Добавить в цитаты Настройки чтения

Страница 17 из 43



Пора бы уж сторожу ударить в колотушку — будить первую смену. Скрипнула дверь одной каморки — не спится кому-то, действует годами выработанная привычка: подниматься в одно время. Человек удивляется: или еще рано? Почесался, зевнул и тут взгляд упал на белый листок. Что за оказия? Рука боязливо потянулась, глаз замечает черноту букв. Заспешил в каморку, вздул лампу. «Про-ле-та-ри-и всех стран…» — безмолвно шепчут губы. Пролетарий это тот, кто пролетел, что дальше некуда. Это у кого, кроме рабочей спецовки, есть матрац с подушкой да лоскутное одеяло. Ну чугунок еще для еды, чайник с обитым горлышком. У нищего нет и этого, но он и не пролетарий, он — нищий.

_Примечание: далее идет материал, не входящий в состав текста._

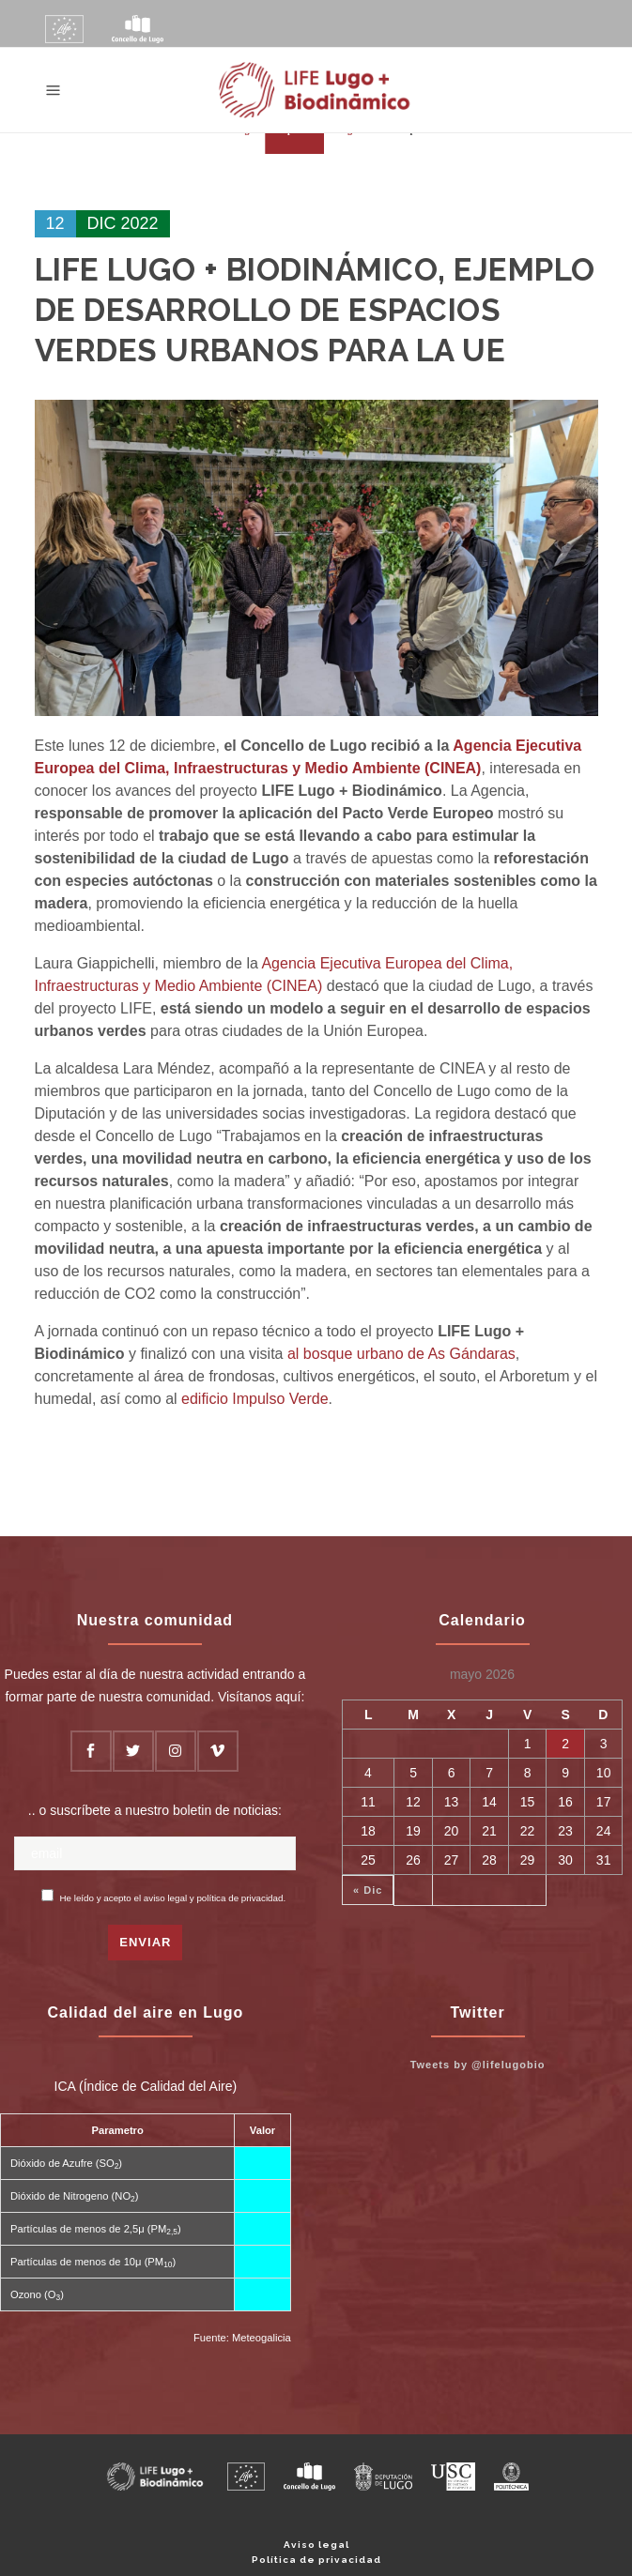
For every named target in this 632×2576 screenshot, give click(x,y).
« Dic (367, 1890)
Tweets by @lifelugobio (478, 2064)
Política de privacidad (316, 2559)
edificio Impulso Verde (255, 1399)
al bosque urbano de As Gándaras (401, 1354)
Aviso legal (316, 2544)
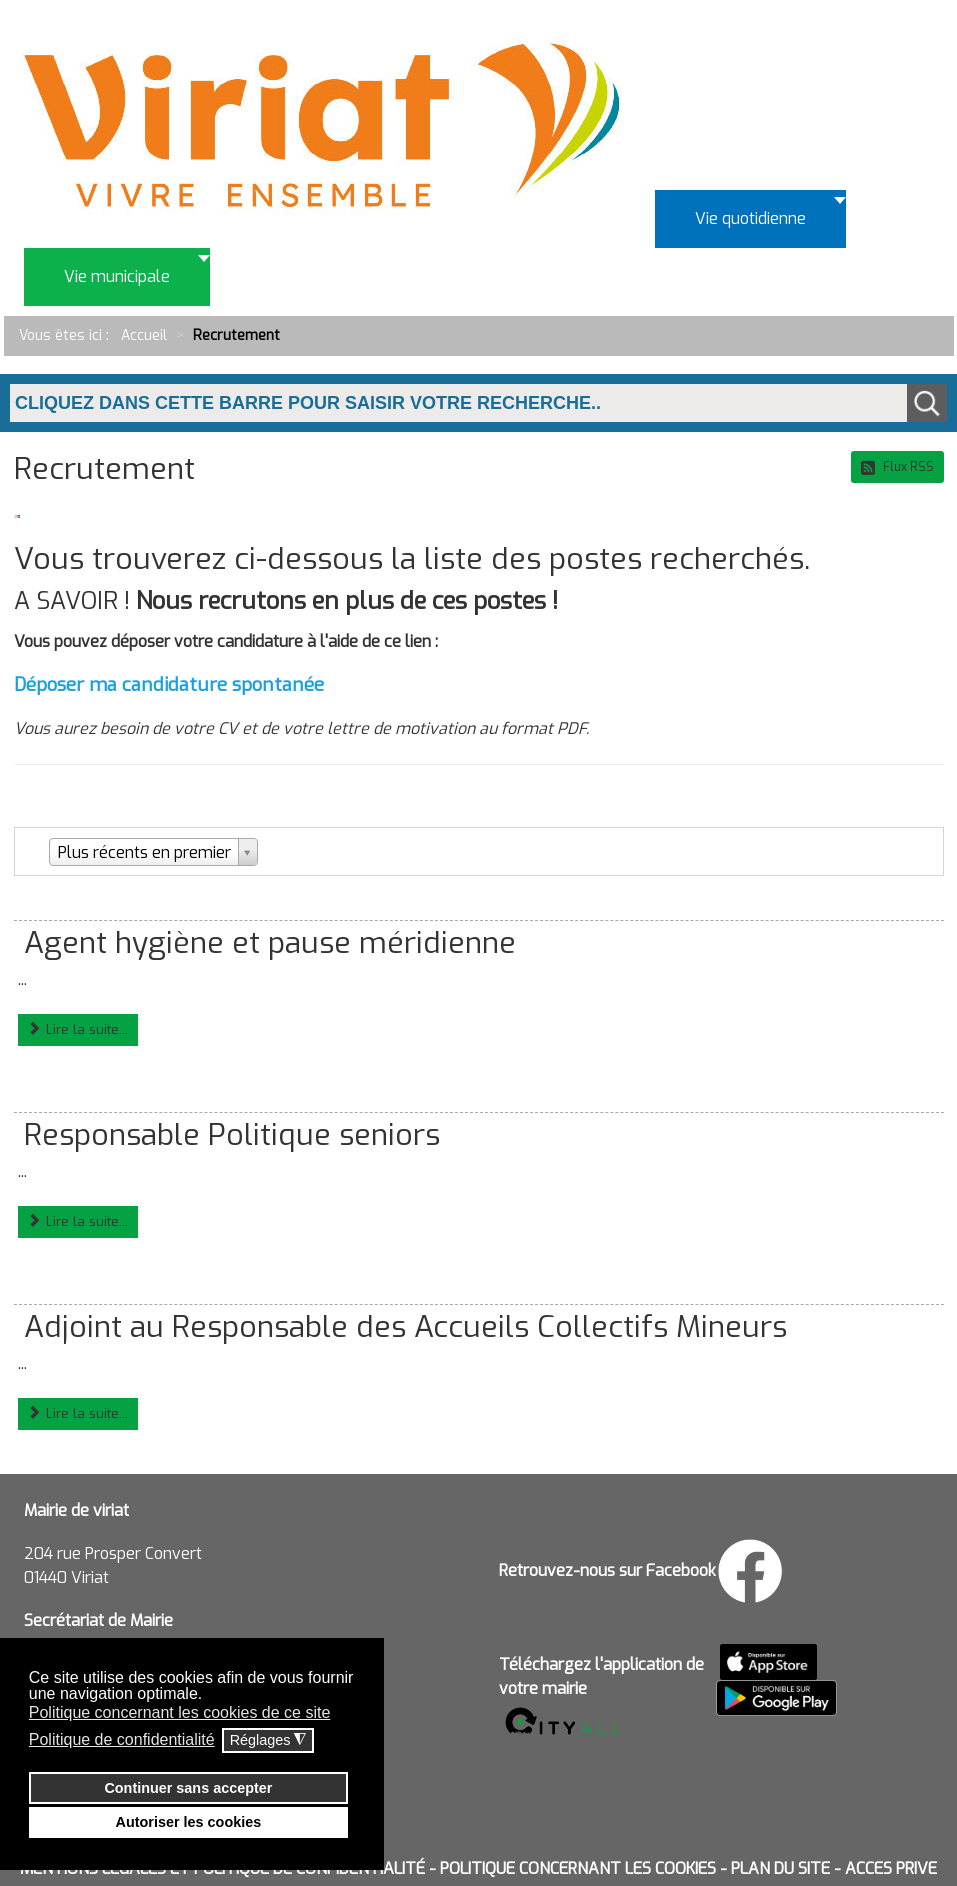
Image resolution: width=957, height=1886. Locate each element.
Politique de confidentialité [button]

Бумажка утонула в мозолистом кулаке. Человек чувствует смутное беспокойство. Снова скрипит дверь. Робко стучится к соседу.

— Кузьмич, можно к тебе?

— Это ты, Маркел? Заходи.

— Кузьмич, листок у себя в дверях видел?

— Как же, видел.

— Объявляют сегодня праздник. Только для рабочих.

— Хорошо. — Слышится хруст суставчиков, долгий зевок. — Можно и попраздновать.

— Отчего не праздновать… А что скажут на фабрике? Одним штрафом не отделаешься.

— Твоя правда, Маркел. Ругань сильная будет. Можно и за ворота вылететь.

— Вот я и говорю. А пойдешь на фабрику, вдруг другие не выйдут? Все-таки листок когда совали, знали, кто живет в каморке. Не скажешь, что не видел… Опять нехорошо может получиться.

— Да уж чего хорошего. Еще подлизалой объявят.

— Задача… И они умны, елки-моталки!

— Кто, Маркел?

— Да те, кто листок подложил. Нет бы зашли прежде: так и так, мол, давай праздновать… Я бы еще подумал, что ответить.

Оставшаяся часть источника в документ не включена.